Educational resources and financial help will be provided to more needy students in China, as the country looks to promote equality in education.
The move aims to gradually narrow the rural-urban and regional gap in the education sector by using information technology, according to the Communist Party of China (CPC) Central Committee's decision on major issues concerning comprehensively deepening reforms, released on Friday.
The decision was approved at the close of the Third Plenary Session of the 18th CPC Central Committee on Tuesday.
China will balance the allocation of resources in urban and rural areas and build standardized public schools.
Educational authorities will be told to no longer classify schools as key or non-key institutions, which enjoy imbalanced resources.
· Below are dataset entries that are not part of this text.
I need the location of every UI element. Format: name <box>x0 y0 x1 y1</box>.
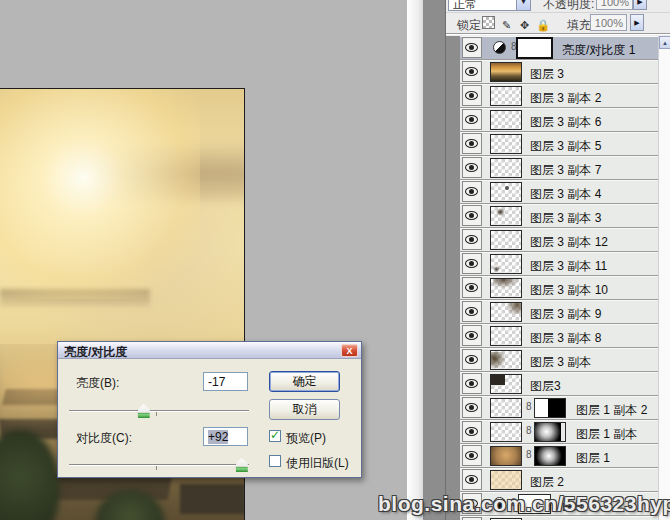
mask-thumbnail[interactable] <box>534 398 566 418</box>
layer-row[interactable]: 图层 3 副本 3 <box>460 204 658 228</box>
layer-row[interactable]: 图层 3 副本 10 <box>460 276 658 300</box>
opacity-value[interactable]: 100% <box>596 0 633 10</box>
layer-thumbnail[interactable] <box>490 182 522 202</box>
layer-thumbnail[interactable] <box>490 278 522 298</box>
layers-scrollbar[interactable]: ▲ <box>658 36 670 520</box>
eye-icon <box>465 67 478 76</box>
contrast-slider-track[interactable] <box>69 464 249 466</box>
layer-thumbnail[interactable] <box>490 302 522 322</box>
check-icon: ✓ <box>270 428 280 442</box>
mask-thumbnail[interactable] <box>534 422 566 442</box>
layer-name: 图层 3 副本 7 <box>530 162 601 179</box>
panel-gap-dark <box>423 0 446 520</box>
mask-thumbnail[interactable] <box>516 37 553 59</box>
layer-row[interactable]: 图层 3 副本 6 <box>460 108 658 132</box>
eye-icon <box>465 427 478 436</box>
layer-thumbnail[interactable] <box>490 134 522 154</box>
layer-row[interactable]: 图层3 <box>460 372 658 396</box>
blend-mode-value: 正常 <box>453 0 477 11</box>
layer-name: 图层 3 副本 3 <box>530 210 601 227</box>
layer-row[interactable]: 图层 3 副本 7 <box>460 156 658 180</box>
visibility-toggle[interactable] <box>462 373 482 394</box>
lock-transparency-icon[interactable] <box>482 16 495 29</box>
visibility-toggle[interactable] <box>462 109 482 130</box>
layer-thumbnail[interactable] <box>490 110 522 130</box>
ok-button[interactable]: 确定 <box>269 371 340 392</box>
eye-icon <box>465 211 478 220</box>
chevron-down-icon[interactable]: ▼ <box>516 0 530 10</box>
layer-row[interactable]: 图层 3 副本 <box>460 348 658 372</box>
layer-row[interactable]: 图层 3 副本 8 <box>460 324 658 348</box>
layer-thumbnail[interactable] <box>490 398 522 418</box>
legacy-checkbox[interactable]: ✓ <box>269 455 281 467</box>
layer-thumbnail[interactable] <box>490 446 522 466</box>
visibility-toggle[interactable] <box>462 229 482 250</box>
layer-thumbnail[interactable] <box>490 374 522 394</box>
visibility-toggle[interactable] <box>462 181 482 202</box>
layer-row[interactable]: 图层 3 <box>460 60 658 84</box>
preview-checkbox[interactable]: ✓ <box>269 430 281 442</box>
visibility-toggle[interactable] <box>462 301 482 322</box>
visibility-toggle[interactable] <box>462 157 482 178</box>
layer-thumbnail[interactable] <box>490 62 522 82</box>
opacity-popup-arrow-icon[interactable]: ▶ <box>633 0 647 10</box>
visibility-toggle[interactable] <box>462 37 482 58</box>
visibility-toggle[interactable] <box>462 397 482 418</box>
layer-row[interactable] <box>460 516 658 520</box>
contrast-slider-handle[interactable] <box>236 458 248 472</box>
layer-row[interactable]: 图层 3 副本 9 <box>460 300 658 324</box>
layer-row[interactable]: 图层 3 副本 2 <box>460 84 658 108</box>
close-icon[interactable]: X <box>341 344 358 357</box>
dialog-titlebar[interactable]: 亮度/对比度 X <box>58 342 361 359</box>
layer-thumbnail[interactable] <box>490 422 522 442</box>
fill-value[interactable]: 100% <box>590 14 627 31</box>
layer-thumbnail[interactable] <box>490 326 522 346</box>
layer-row[interactable]: 图层 3 副本 11 <box>460 252 658 276</box>
layer-thumbnail[interactable] <box>490 158 522 178</box>
link-icon: 8 <box>526 401 532 413</box>
layer-row[interactable]: 8图层 1 <box>460 444 658 468</box>
layer-thumbnail[interactable] <box>490 86 522 106</box>
blend-mode-row: 正常 ▼ 不透明度: 100% ▶ <box>446 0 670 13</box>
lock-all-icon[interactable]: 🔒 <box>536 19 549 32</box>
layer-row[interactable]: 8亮度/对比度 1 <box>460 36 658 60</box>
visibility-toggle[interactable] <box>462 421 482 442</box>
eye-icon <box>465 91 478 100</box>
layer-thumbnail[interactable] <box>490 206 522 226</box>
visibility-toggle[interactable] <box>462 205 482 226</box>
brightness-slider-handle[interactable] <box>138 404 150 418</box>
layer-row[interactable]: 8图层 1 副本 2 <box>460 396 658 420</box>
visibility-toggle[interactable] <box>462 85 482 106</box>
layer-row[interactable]: 图层 3 副本 5 <box>460 132 658 156</box>
layer-row[interactable]: 8图层 1 副本 <box>460 420 658 444</box>
visibility-toggle[interactable] <box>462 445 482 466</box>
layer-row[interactable]: 图层 3 副本 12 <box>460 228 658 252</box>
layer-thumbnail[interactable] <box>490 470 522 490</box>
visibility-toggle[interactable] <box>462 277 482 298</box>
layer-row[interactable]: 图层 3 副本 4 <box>460 180 658 204</box>
visibility-toggle[interactable] <box>462 349 482 370</box>
brightness-slider-track[interactable] <box>69 410 249 412</box>
thumbnail-smudge <box>493 279 518 288</box>
visibility-toggle[interactable] <box>462 253 482 274</box>
layer-thumbnail[interactable] <box>490 350 522 370</box>
layer-thumbnail[interactable] <box>490 230 522 250</box>
scroll-up-icon[interactable]: ▲ <box>659 36 670 49</box>
visibility-toggle[interactable] <box>462 469 482 490</box>
visibility-toggle[interactable] <box>462 133 482 154</box>
lock-move-icon[interactable]: ✥ <box>518 19 531 32</box>
fill-popup-arrow-icon[interactable]: ▶ <box>630 14 644 31</box>
layer-row[interactable]: 图层 2 <box>460 468 658 492</box>
blend-mode-select[interactable]: 正常 ▼ <box>448 0 531 11</box>
layer-thumbnail[interactable] <box>490 254 522 274</box>
visibility-toggle[interactable] <box>462 325 482 346</box>
brightness-input[interactable]: -17 <box>203 372 248 391</box>
mask-thumbnail[interactable] <box>534 446 566 466</box>
legacy-label: 使用旧版(L) <box>286 455 349 472</box>
lock-brush-icon[interactable]: ✎ <box>500 19 513 32</box>
canvas-roof <box>180 484 245 514</box>
layer-name: 图层 3 副本 12 <box>530 234 608 251</box>
visibility-toggle[interactable] <box>462 61 482 82</box>
contrast-input[interactable]: +92 <box>203 427 248 446</box>
cancel-button[interactable]: 取消 <box>269 399 340 420</box>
Key classes will no longer be allowed.
Vocational education will be further established, according to the document.
Skilled and talented workers will be better developed, and reforms in pre-school, special and further education will be promoted.
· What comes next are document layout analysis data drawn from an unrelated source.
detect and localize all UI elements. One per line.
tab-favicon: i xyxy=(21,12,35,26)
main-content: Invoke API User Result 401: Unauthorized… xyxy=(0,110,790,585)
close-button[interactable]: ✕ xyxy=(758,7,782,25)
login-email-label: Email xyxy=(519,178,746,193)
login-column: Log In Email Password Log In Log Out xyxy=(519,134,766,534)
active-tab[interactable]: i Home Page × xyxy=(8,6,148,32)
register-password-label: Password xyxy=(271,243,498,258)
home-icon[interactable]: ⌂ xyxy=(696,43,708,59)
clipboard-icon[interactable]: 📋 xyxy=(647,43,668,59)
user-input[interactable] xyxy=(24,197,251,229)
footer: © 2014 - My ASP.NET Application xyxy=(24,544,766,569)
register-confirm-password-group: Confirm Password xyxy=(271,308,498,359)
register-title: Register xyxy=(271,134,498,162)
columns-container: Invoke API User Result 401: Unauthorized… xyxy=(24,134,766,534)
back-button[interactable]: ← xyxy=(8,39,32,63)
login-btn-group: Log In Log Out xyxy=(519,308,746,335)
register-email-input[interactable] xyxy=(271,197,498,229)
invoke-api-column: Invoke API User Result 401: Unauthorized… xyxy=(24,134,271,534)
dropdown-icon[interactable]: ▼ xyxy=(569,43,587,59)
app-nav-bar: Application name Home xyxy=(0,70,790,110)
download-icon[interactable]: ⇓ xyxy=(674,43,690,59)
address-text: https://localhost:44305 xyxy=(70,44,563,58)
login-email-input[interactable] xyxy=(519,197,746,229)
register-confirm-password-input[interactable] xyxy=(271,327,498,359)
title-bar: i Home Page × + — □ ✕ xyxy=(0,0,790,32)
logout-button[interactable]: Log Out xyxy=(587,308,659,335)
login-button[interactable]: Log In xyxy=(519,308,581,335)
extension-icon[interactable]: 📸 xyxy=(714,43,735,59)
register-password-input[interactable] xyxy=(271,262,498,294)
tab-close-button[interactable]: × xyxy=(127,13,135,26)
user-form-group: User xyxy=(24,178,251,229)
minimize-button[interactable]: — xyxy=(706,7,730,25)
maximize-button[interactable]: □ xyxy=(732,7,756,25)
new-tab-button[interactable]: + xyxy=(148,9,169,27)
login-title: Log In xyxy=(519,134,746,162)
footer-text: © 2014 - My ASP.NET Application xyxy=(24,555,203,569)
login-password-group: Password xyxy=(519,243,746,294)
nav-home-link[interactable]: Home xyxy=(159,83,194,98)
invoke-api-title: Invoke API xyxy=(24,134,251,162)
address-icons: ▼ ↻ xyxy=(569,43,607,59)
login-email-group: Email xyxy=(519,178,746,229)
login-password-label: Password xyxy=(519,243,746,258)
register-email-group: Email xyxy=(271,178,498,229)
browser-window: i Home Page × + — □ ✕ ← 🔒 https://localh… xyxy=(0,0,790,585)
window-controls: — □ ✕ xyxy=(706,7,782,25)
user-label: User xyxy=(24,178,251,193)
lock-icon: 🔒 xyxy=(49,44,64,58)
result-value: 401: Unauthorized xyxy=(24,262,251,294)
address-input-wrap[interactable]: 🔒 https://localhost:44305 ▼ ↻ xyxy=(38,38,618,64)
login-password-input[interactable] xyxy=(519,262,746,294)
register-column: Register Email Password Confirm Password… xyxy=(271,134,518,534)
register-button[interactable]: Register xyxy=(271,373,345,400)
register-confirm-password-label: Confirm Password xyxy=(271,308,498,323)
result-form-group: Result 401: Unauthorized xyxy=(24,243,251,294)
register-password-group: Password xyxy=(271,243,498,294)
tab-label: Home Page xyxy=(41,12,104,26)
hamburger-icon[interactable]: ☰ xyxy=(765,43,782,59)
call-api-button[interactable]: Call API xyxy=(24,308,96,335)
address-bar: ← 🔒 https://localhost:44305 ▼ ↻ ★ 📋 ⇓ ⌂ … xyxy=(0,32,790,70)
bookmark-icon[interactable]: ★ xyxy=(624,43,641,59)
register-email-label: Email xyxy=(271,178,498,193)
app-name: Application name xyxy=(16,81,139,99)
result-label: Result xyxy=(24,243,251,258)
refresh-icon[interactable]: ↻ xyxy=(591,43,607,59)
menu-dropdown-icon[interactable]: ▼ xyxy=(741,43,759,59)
There will also be changes to the college examination system, which has been an exam Chinese educational authorities have used to evaluate students over the past 30-plus years.
According to the document, China will examine a multi-evaluation system so schools do not just enrol students based on test performance.
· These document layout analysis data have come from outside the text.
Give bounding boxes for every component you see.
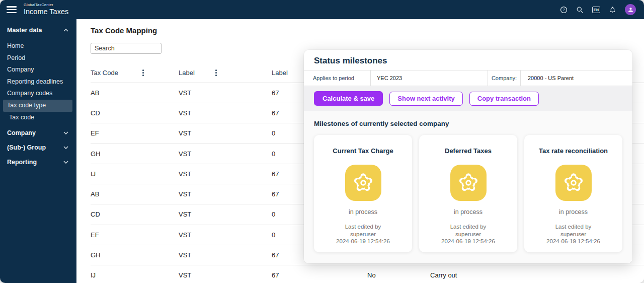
sidebar-item-tax-code-type[interactable]: Tax code type (3, 100, 72, 112)
period-label: Applies to period (304, 70, 371, 86)
company-label: Company: (488, 70, 521, 86)
milestone-status: in process (454, 208, 482, 216)
status-milestones-dialog: Status milestones Applies to period YEC … (304, 50, 632, 263)
cell-label: VST (179, 225, 272, 245)
milestone-card-current-tax-charge: Current Tax Chargein processLast edited … (314, 135, 412, 252)
gear-icon (352, 172, 374, 194)
milestone-title: Deferred Taxes (445, 147, 492, 155)
last-edited-label: Last edited by (336, 223, 390, 231)
chevron-down-icon (63, 161, 68, 164)
sidebar-section-label: Reporting (7, 159, 37, 166)
language-icon[interactable]: EN (592, 7, 600, 13)
dialog-actions: Calculate & saveShow next activityCopy t… (304, 86, 632, 111)
svg-text:?: ? (562, 8, 565, 12)
notifications-icon[interactable] (609, 6, 616, 14)
sidebar: Master data HomePeriodCompanyReporting d… (0, 19, 76, 283)
milestone-status-button[interactable] (345, 165, 381, 201)
cell-tax-code: EF (91, 225, 179, 245)
page-title: Tax Code Mapping (91, 26, 644, 35)
dialog-context-row: Applies to period YEC 2023 Company: 2000… (304, 70, 632, 86)
chevron-down-icon (63, 146, 68, 149)
app-window: GlobalTaxCenter Income Taxes ? EN Master… (0, 0, 644, 283)
milestone-title: Tax rate reconciliation (539, 147, 608, 155)
dialog-body: Milestones of currently selected company… (304, 111, 632, 263)
dialog-title: Status milestones (304, 50, 632, 70)
sidebar-master-items: HomePeriodCompanyReporting deadlinesComp… (0, 40, 76, 123)
column-menu-icon[interactable] (141, 68, 145, 77)
cell-tax-code: AB (91, 83, 179, 103)
cell-label: VST (179, 265, 272, 283)
brand-name: GlobalTaxCenter (24, 3, 68, 7)
calculate-save-button[interactable]: Calculate & save (314, 91, 383, 106)
cell-tax-code: CD (91, 103, 179, 123)
brand: GlobalTaxCenter Income Taxes (24, 3, 68, 16)
sidebar-item-company-codes[interactable]: Company codes (3, 88, 72, 100)
sidebar-section-company[interactable]: Company (0, 125, 76, 140)
sidebar-item-tax-code[interactable]: Tax code (3, 112, 72, 124)
last-edited-at: 2024-06-19 12:54:26 (336, 238, 390, 245)
column-label: Label (179, 69, 195, 77)
milestone-status-button[interactable] (555, 165, 592, 201)
help-icon[interactable]: ? (560, 6, 568, 14)
column-label: Tax Code (91, 69, 118, 77)
search-input[interactable] (91, 43, 162, 54)
milestone-last-edited: Last edited bysuperuser2024-06-19 12:54:… (336, 223, 390, 245)
milestone-last-edited: Last edited bysuperuser2024-06-19 12:54:… (546, 223, 600, 245)
company-value[interactable]: 20000 - US Parent (521, 70, 632, 86)
milestone-card-deferred-taxes: Deferred Taxesin processLast edited bysu… (419, 135, 517, 252)
cell-tax-code: GH (91, 144, 179, 164)
cell-label: VST (179, 103, 272, 123)
last-edited-by: superuser (546, 231, 600, 238)
column-header-tax-code-0[interactable]: Tax Code (91, 63, 179, 83)
cell-tax-code: EF (91, 123, 179, 144)
sidebar-item-home[interactable]: Home (3, 40, 72, 52)
copy-transaction-button[interactable]: Copy transaction (469, 92, 539, 106)
last-edited-by: superuser (441, 231, 495, 238)
milestone-last-edited: Last edited bysuperuser2024-06-19 12:54:… (441, 223, 495, 245)
cell-tax-code: IJ (91, 265, 179, 283)
period-value[interactable]: YEC 2023 (371, 70, 488, 86)
account-icon[interactable] (625, 4, 636, 15)
sidebar-item-period[interactable]: Period (3, 52, 72, 64)
chevron-up-icon (63, 29, 68, 32)
sidebar-section-master-data[interactable]: Master data (0, 25, 76, 35)
milestone-status: in process (559, 208, 588, 216)
sidebar-section-sub-group[interactable]: (Sub-) Group (0, 140, 76, 155)
gear-icon (562, 172, 585, 194)
milestone-card-tax-rate-reconciliation: Tax rate reconciliationin processLast ed… (524, 135, 622, 252)
last-edited-at: 2024-06-19 12:54:26 (546, 238, 600, 245)
cell-label: VST (179, 245, 272, 265)
column-header-label-1[interactable]: Label (179, 63, 272, 83)
menu-icon[interactable] (7, 6, 17, 13)
cell-action[interactable]: Carry out (430, 265, 644, 283)
sidebar-item-company[interactable]: Company (3, 64, 72, 76)
milestones-section-title: Milestones of currently selected company (314, 120, 622, 127)
sidebar-section-label: (Sub-) Group (7, 144, 46, 151)
last-edited-by: superuser (336, 231, 390, 238)
cell-label: VST (179, 144, 272, 164)
cell-label: VST (179, 123, 272, 144)
cell-tax-code: AB (91, 184, 179, 204)
cell-label: VST (179, 83, 272, 103)
sidebar-section-label: Company (7, 129, 36, 136)
cell-label: VST (179, 184, 272, 204)
search-icon[interactable] (576, 6, 584, 14)
column-menu-icon[interactable] (214, 68, 218, 77)
last-edited-label: Last edited by (546, 223, 600, 231)
cell-value: 67 (272, 265, 367, 283)
cell-flag: No (367, 265, 430, 283)
cell-label: VST (179, 204, 272, 225)
table-row[interactable]: IJVST67NoCarry out (91, 265, 644, 283)
last-edited-label: Last edited by (441, 223, 495, 231)
chevron-down-icon (63, 131, 68, 134)
sidebar-section-reporting[interactable]: Reporting (0, 155, 76, 169)
cell-label: VST (179, 164, 272, 184)
column-label: Label (272, 69, 288, 77)
milestone-status-button[interactable] (450, 165, 487, 201)
sidebar-item-reporting-deadlines[interactable]: Reporting deadlines (3, 76, 72, 88)
gear-icon (457, 172, 479, 194)
show-next-activity-button[interactable]: Show next activity (389, 92, 462, 106)
milestone-status: in process (349, 208, 377, 216)
app-title: Income Taxes (24, 8, 68, 16)
sidebar-section-label: Master data (7, 27, 42, 34)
More autonomy will be given to school authorities in running schools.
There will be fewer examination subjects. Efforts will be made to cultivate all-round students, according to the document.
Social organizations will be entrusted to carry out education evaluations.
Currently, the quality of education is largely evaluated by educational authorities and only a few universities have the right to independently recruit.
"Reform in the education sector meets the needs of both students and the development of China's higher education," said Xiong Bingqi, deputy head of the 21st Century Education Research Institute.
"Students' overall evaluation should be listed as references in college admissions," said Chu Chaohui, a researcher with the National Institute of Education Sciences, adding that more transparency is needed during college independent recruitment.